Ogus et al. (18) evaluated the presence of the TLR-2 Arg753Gln polymorphism in 151 patients with tuberculosis and 116 healthy subjects. Patients with DM, immunosuppression, and malnutrition were excluded. Twenty-seven (9.3%) patients and nine (1.7%) controls had the adenosine/adenosine (A/A) allele. The A/A genotype was clearly associated with tuberculosis infection. Toll-like receptor 2 polymorphisms were not related to the localization of the disease.

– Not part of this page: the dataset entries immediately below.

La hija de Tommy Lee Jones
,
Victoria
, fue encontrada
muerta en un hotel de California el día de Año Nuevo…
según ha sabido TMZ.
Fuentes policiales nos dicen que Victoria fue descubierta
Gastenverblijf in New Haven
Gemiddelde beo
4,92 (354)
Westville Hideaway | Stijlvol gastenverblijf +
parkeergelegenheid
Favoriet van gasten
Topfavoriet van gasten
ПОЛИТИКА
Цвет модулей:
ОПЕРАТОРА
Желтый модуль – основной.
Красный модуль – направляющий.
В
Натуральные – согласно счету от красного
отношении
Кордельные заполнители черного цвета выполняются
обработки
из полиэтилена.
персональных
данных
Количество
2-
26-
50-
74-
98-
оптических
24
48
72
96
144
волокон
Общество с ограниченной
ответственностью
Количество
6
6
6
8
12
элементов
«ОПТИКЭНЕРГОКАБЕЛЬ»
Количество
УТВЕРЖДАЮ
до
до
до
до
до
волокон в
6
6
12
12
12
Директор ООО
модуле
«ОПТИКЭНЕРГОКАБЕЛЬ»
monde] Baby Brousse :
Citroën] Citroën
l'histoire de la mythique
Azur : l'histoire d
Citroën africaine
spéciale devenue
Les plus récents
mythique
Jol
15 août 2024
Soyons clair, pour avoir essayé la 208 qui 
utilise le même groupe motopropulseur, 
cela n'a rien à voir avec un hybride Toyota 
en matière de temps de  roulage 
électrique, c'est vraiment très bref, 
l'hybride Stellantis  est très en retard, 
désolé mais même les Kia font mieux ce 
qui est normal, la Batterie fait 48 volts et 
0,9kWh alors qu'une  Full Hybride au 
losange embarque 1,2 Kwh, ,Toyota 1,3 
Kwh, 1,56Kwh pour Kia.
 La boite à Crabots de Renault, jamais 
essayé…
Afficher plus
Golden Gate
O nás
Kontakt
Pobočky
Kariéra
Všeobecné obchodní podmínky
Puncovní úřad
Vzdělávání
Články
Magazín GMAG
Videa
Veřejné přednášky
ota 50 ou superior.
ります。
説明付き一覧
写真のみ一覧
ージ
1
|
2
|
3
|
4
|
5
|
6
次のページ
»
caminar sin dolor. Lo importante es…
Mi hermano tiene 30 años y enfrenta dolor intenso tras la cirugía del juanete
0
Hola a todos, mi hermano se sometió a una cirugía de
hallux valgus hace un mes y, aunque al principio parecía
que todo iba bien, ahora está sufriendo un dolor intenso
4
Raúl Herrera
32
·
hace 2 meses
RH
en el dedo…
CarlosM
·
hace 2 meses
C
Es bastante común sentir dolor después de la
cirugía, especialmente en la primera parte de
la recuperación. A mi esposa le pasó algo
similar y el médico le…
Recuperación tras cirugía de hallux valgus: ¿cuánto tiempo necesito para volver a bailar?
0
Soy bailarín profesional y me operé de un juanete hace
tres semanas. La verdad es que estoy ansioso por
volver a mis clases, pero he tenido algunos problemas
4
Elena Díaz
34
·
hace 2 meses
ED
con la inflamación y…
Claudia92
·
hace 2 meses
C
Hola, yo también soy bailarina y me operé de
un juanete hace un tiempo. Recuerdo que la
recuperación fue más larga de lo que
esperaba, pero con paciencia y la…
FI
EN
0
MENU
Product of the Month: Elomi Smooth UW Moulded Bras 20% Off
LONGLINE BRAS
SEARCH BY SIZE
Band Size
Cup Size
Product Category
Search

In the present study, we found no relationship between TLR-4 polymorphisms and tuberculosis infection. Toll-like receptor 2 polymorphisms were statistically increased in patients with tuberculosis compared with healthy subjects. The IFN-γ allele distribution was not different between the two groups. No relationship was detected between the severity of the disease and various parameters such as chest X-ray findings and AFB positivity. Measurement of IFN-γ and TNF-α can indicate the immune response status. Toll-like receptor 2 polymorphism is a risk factor for tuberculosis infection. The limiting factor in this study was the lack of measurement of the IFN-γ and TNF-α levels, which are important in the development of infection. Detection of lower levels of these cytokines in bronchoalveolar lavage specimens, especially among TLR-2-defective patients, may provide new data in support of our findings.
Toll-like receptor agonist development, immunity, easier and more rapid polymorphism detection, and prophylaxis are developing fields of investigation. Greater numbers of patients are required for further studies, which should include evaluation of immunological parameters.